Contexte et demandes des exploitants
À Béziers, des milliers de viticulteurs ont manifesté samedi pour exiger des mesures rapides face à la concurrence étrangère, à la grande distribution et à des normes jugées trop contraignantes, tout en dénonçant les effets du réchauffement climatique.
Selon la préfecture, le rassemblement comptait au moins 4000 personnes, tandis que les organisateurs avancent jusqu’à 7000 manifestants. Le cortège s’est déroulé dans le calme, n’étant interrompu que par des détonations de pétards.
Symboles et réactions des syndicats
Des membres de Coordination rurale ont allumé des fumigènes jaunes et noirs à l’effigie du mouvement. Du côté de la FNSEA, le premier syndicat agricole, le secrétaire général de la FDSEA de l’Hérault a estimé que la participation, évaluée entre 4000 et 6000 personnes, représentait une réussite pour les organisateurs.
Réclamations et pistes de sortie de crise
Les participants ont dénoncé « une sténose sous les normes », « une pression fiscale accrue » et « un décalage entre les coûts et les prix ». Romain Angelras, président des Jeunes agriculteurs (JA) du Gard, a évoqué une situation où certaines productions sont exposées au libre-échange au détriment d’outils de soutien, affirmant que les politiques parlent de souveraineté alimentaire mais laissent parfois la situation se dégrader au profit d’accords internationaux. Il appelle à des réponses rapides et à des mesures concrètes.
Jérôme Despey, vigneron et vice‑président de la FNSEA ainsi que président de la chambre d’agriculture de l’Hérault, a averti que sans actions rapides, « tout le midi viticole se teintera de rouge ». Il a rappelé que, selon lui, l’urgence s’impose pour éviter une détérioration plus large du secteur.
Suivi et perspectives
Le préfet de l’Hérault, François-Xavier Lauch, a annoncé qu’une délégation de viticulteurs serait reçue le 24 novembre par le ministère de l’Agriculture, veille du grand salon Sitevi à Montpellier prévu du 25 au 27 novembre, où la ministre de l’Agriculture Annie Genevard est attendue.
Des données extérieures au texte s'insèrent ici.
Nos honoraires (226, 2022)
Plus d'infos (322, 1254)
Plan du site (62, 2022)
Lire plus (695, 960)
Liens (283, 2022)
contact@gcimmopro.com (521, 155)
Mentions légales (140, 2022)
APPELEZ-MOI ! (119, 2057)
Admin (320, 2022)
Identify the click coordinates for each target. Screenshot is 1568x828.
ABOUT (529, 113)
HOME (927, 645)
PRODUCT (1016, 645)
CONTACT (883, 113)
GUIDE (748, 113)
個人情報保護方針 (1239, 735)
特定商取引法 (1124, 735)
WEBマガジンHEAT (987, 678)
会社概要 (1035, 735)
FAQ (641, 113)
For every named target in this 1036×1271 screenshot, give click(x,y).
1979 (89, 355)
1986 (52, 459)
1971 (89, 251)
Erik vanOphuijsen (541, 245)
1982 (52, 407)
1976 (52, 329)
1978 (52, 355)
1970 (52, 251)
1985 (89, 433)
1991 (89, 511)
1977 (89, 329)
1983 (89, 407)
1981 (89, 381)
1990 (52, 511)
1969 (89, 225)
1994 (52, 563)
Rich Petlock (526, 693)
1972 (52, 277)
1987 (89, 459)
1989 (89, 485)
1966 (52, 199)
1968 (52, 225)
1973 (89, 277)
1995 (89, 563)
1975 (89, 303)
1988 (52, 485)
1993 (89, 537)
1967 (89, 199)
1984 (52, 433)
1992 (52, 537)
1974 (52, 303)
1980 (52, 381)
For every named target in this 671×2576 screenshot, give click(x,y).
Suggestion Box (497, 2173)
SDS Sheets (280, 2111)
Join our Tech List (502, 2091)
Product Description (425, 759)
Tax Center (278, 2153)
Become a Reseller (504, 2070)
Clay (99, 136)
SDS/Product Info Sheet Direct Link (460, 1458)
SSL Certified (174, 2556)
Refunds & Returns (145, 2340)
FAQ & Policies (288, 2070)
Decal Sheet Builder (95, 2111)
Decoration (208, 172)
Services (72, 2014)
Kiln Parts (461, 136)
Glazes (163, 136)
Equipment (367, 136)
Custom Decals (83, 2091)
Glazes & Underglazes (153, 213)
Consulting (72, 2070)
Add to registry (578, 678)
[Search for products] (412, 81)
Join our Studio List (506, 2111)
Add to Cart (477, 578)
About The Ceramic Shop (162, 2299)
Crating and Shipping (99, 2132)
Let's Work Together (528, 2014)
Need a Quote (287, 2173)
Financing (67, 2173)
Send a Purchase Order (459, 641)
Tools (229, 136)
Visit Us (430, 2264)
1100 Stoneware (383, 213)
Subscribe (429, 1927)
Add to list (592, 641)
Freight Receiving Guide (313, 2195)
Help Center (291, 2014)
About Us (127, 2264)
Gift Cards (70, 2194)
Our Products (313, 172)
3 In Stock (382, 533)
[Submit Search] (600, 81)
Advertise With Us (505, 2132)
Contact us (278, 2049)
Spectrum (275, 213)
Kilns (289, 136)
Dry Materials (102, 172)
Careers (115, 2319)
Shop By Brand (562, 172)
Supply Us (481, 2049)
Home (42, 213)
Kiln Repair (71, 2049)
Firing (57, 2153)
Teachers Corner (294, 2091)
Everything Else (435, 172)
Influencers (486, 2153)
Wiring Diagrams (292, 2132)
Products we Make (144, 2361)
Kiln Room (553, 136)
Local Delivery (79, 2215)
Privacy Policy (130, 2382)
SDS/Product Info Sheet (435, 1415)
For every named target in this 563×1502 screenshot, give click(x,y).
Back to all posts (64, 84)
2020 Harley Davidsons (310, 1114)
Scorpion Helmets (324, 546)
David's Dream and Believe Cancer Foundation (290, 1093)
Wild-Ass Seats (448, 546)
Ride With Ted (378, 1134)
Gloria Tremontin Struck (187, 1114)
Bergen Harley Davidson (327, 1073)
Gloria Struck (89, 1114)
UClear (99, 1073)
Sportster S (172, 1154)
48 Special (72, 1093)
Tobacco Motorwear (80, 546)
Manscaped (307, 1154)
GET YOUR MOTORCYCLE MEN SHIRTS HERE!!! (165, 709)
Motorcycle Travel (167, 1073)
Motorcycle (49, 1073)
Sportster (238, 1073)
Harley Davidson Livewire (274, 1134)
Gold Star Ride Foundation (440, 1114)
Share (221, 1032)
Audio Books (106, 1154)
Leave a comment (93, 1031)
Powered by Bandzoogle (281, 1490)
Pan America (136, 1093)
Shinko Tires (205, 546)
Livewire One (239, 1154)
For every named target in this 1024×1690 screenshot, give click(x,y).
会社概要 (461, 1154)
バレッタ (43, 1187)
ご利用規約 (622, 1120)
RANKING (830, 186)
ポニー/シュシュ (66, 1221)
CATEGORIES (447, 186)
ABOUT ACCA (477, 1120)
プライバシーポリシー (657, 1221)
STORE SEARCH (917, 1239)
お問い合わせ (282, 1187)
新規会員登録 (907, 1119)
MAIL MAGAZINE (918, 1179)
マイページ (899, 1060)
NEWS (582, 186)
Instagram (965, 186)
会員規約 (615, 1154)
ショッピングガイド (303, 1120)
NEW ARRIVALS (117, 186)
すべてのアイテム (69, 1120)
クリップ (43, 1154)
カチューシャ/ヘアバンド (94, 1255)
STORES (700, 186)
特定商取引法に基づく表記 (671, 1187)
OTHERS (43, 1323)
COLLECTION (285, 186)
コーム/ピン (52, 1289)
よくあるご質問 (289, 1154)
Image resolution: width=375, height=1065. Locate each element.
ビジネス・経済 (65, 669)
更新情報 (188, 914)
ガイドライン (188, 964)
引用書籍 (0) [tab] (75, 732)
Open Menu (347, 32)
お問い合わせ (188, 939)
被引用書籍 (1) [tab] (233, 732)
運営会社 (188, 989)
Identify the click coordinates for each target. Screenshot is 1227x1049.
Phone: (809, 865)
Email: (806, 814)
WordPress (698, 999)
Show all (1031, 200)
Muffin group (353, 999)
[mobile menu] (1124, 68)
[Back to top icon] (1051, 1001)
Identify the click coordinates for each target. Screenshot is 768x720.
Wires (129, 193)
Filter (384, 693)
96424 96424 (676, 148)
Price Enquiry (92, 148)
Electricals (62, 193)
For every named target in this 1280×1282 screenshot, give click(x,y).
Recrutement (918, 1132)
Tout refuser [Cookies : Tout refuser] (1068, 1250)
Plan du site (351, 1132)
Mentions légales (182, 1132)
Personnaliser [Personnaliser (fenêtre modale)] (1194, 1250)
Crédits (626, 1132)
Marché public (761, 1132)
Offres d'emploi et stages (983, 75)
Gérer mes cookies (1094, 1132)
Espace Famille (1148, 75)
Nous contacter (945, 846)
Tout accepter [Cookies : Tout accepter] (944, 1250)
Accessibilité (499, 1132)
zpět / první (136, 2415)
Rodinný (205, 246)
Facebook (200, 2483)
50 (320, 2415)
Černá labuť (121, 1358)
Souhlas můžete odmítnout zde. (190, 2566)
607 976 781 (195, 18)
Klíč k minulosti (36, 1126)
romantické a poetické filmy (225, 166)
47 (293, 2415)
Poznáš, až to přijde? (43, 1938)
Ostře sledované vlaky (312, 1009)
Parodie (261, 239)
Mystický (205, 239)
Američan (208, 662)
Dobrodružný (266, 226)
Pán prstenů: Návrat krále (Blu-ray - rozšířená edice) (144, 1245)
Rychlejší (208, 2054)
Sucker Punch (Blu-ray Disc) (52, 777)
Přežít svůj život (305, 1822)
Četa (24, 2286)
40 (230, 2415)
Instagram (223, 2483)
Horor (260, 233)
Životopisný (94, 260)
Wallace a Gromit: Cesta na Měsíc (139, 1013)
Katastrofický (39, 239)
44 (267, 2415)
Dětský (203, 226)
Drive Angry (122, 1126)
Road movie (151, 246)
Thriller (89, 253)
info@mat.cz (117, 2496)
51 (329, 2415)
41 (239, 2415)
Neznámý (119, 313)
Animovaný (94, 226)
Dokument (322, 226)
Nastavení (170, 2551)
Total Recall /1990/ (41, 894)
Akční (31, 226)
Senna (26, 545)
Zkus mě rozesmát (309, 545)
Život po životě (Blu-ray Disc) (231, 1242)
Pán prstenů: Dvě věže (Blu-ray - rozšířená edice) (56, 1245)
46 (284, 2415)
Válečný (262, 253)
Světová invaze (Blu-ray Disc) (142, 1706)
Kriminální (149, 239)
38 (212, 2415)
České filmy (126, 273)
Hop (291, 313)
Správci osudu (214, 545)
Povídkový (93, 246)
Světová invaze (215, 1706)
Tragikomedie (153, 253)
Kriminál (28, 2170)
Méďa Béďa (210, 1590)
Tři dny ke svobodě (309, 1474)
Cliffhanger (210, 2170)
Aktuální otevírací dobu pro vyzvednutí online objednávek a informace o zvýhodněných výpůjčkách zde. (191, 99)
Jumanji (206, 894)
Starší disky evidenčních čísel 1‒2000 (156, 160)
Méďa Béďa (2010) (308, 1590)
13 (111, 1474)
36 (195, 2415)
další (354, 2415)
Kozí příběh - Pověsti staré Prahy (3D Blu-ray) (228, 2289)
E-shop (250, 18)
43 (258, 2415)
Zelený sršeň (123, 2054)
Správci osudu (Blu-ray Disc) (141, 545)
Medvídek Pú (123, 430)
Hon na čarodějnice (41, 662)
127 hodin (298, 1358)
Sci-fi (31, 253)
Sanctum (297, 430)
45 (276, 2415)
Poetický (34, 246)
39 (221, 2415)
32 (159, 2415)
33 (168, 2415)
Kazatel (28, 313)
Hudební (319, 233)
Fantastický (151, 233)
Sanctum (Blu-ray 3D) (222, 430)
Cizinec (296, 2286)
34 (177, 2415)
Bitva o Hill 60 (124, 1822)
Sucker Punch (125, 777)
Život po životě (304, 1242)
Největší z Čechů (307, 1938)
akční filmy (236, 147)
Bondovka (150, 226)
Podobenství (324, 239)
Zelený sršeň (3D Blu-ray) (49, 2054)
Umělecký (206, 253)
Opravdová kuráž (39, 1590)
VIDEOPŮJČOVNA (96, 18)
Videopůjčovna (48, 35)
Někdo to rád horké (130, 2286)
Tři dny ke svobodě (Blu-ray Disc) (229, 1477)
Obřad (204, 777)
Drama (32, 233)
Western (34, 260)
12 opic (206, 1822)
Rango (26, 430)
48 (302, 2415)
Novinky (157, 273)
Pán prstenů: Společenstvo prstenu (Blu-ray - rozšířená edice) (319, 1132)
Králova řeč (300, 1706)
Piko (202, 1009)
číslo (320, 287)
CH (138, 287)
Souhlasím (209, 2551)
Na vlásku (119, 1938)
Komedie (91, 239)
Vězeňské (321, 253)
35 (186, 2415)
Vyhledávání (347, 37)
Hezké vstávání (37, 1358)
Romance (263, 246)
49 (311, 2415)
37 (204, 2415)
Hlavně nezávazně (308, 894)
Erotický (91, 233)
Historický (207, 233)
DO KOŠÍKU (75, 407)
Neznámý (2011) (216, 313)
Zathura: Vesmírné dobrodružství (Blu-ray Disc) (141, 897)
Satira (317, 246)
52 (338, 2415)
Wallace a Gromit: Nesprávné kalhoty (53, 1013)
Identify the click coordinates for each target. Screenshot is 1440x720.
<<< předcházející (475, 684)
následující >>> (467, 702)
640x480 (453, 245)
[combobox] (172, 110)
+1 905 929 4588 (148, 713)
Elle avait déjà reçu des représentants le 6 novembre.
Axes évoqués par les organisateurs
Selon Jean-Marie Fabre, président des Vignerons Indépendants, trois leviers ont été évoqués pour amorcer une sortie de crise: un soutien de trésorerie, notamment sous forme de prêts de consolidation; un plan d’arrachage à hauteur de 35 000 hectares sur les 780 000 ha de vigne française; et un renforcement du soutien au cadre du commerce international.
Impact et zone affectées
La situation est décrite comme problématique dans l’ensemble des zones viticoles du pays, avec une diminution de la consommation de vin et des phénomènes climatiques répétés (gel, grêle, sécheresse). L’Occitanie, premier vignoble de France en superficie, est particulièrement touchée par des épisodes de chaleur extrême cet été, qui ont desséché certaines grappes.
Des tensions pesant sur les exportations s’ajoutent à ces difficultés, notamment en raison des droits de douane et des taxes. Pour les organisateurs, l’unité entre FNSEA, JA et Coordination rurale est nécessaire afin de porter une vingtaine de revendications, parmi lesquelles la lutte contre les prix du vin jugés trop bas, la simplification administrative, l’accès à l’eau et l’assouplissement de la loi interdisant la publicité pour le vin.